Since spring 2025, UCSC has laid off several key staff in the 10 residential colleges by eliminating positions and placing a hold on rehiring. These positions included people who provided student advising and direct student services. The loss of people who are responsible for cultivating college life has left students like us without vital resources that promote our success. 

Cuts to the staff of the college system are also damaging one of the most distinctive characteristics of the campus and removing one of the main appeals UCSC has for students. As two of the countless number of students who have benefited from the college system, we can say that the cuts are undermining our sense of belonging on campus. 

One of the most integral and most visible positions being reduced is the college provost, who serves as the head of each college. Historically, the provostship has been a position of connection; provosts oversee academic residential life at the college, but they also interact with students by hosting dinners and collaborating with students to improve the college experience.

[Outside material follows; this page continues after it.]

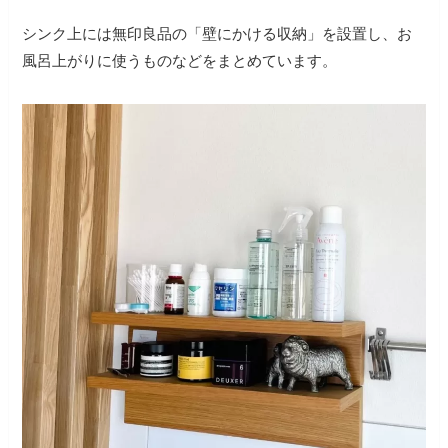
シンク上には無印良品の
「壁にかける収納」を設置し、お
風呂上がりに使うものなどをまとめています。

This year, UCSC administrators made the decision to reduce the provost position from nine provosts to five, further stretching resources for provosts and their ability to get to know the students in their college.  

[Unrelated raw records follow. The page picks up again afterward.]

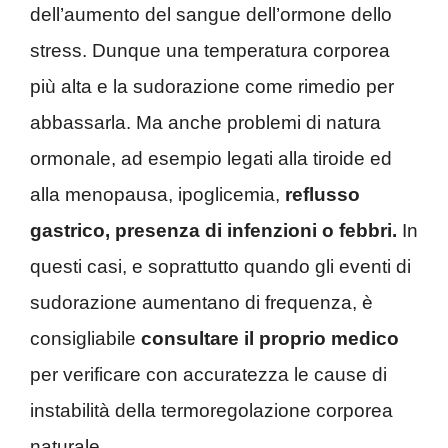
dell’aumento del sangue dell’ormone dello
stress. Dunque una temperatura corporea
più alta e la sudorazione come rimedio per
abbassarla. Ma anche problemi di natura
ormonale, ad esempio legati alla tiroide ed
alla menopausa, ipoglicemia,
reflusso
gastrico, presenza di infenzioni o febbri.
In
questi casi, e soprattutto quando gli eventi di
sudorazione aumentano di frequenza, è
consigliabile
consultare il proprio medico
per verificare con accuratezza le cause di
instabilità della termoregolazione corporea
naturale.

As two UCSC students, we’re worried about the quality of life on campus and are directly affected by UCSC administrators’ choices to diminish the colleges’ role on campus. 

We each have a slightly different experience with the system and we thought it might be useful to share our thoughts with the community as a conversation.

Alex: As a low-income student who struggled to access higher education, staff members of Stevenson College gave me a foundation to build confidence in my first year on campus. The college and student-facing staff helped me to find a community that led to my success. Those staff and college mentors are the ones who knew me well enough to write letters of recommendation, which have enabled me to win nationally ranked awards, programs and fellowships and be competitive with students from private institutions who have a disproportionately greater degree of individualized mentorship. 

These mentors have also helped me become the first in my family to pursue graduate school and hopefully the first lawyer in my family’s history. I know with certainty I wouldn’t be the same student without the time they dedicated to getting to know me, guiding my journey, and overall supporting my success as a student. Removing these people and overextending remaining staff, who are now taxed with far more roles and responsibilities, is undermining the ability to give students the key support and care I was lucky to receive. 

Isaac: I agree. Faculty at the colleges, for me, and the relationships they foster are the reason why the colleges are special. These faculty and staff are the ones who are always open to student input – not because it’s needed, but because it’s wanted. They’re the ones who provide spaces for students to be heard when, for example, they need feedback on an essay or have concerns about their future careers. 

They’re also the ones I’ve gone to with questions about managing college life –  including how to succeed academically and how to take advantage of the resources here. It’s not only academics. I’ve talked about so many things like personal projects and questions about life over a cup of good coffee. They’re the reason the colleges give students a sense of well-being and belonging on campus. 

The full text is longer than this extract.